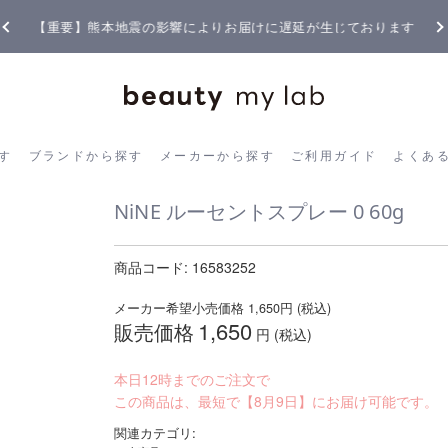
【重要】熊本地震の影響によりお届けに遅延が生じております
ら探す
ブランドから探す
メーカーから探す
ご利用ガイド
よく
す
ブランドから探す
メーカーから探す
ご利用ガイド
よくあ
NiNE ルーセントスプレー 0 60g
商品コード:
16583252
メーカー希望小売価格
1,650
円 (税込)
1,650
販売価格
円 (税込)
本日12時までのご注文で
この商品は、最短で【8月9日】にお届け可能です。
関連カテゴリ:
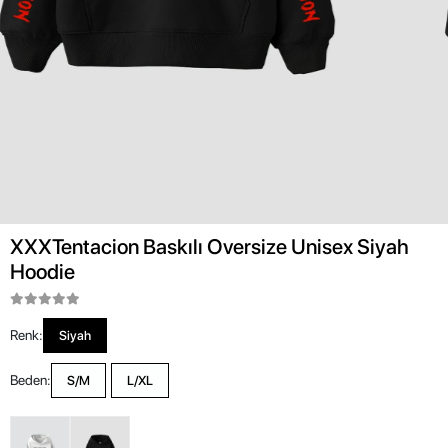
XXXTentacion Baskılı Oversize Unisex Siyah
Hoodie
Renk:
Siyah
Beden:
S/M
L/XL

* **Problem details**
Which lines of the listing above hold the word "Siyah"? Copy each of them.

* **Response below**
XXXTentacion Baskılı Oversize Unisex Siyah
Siyah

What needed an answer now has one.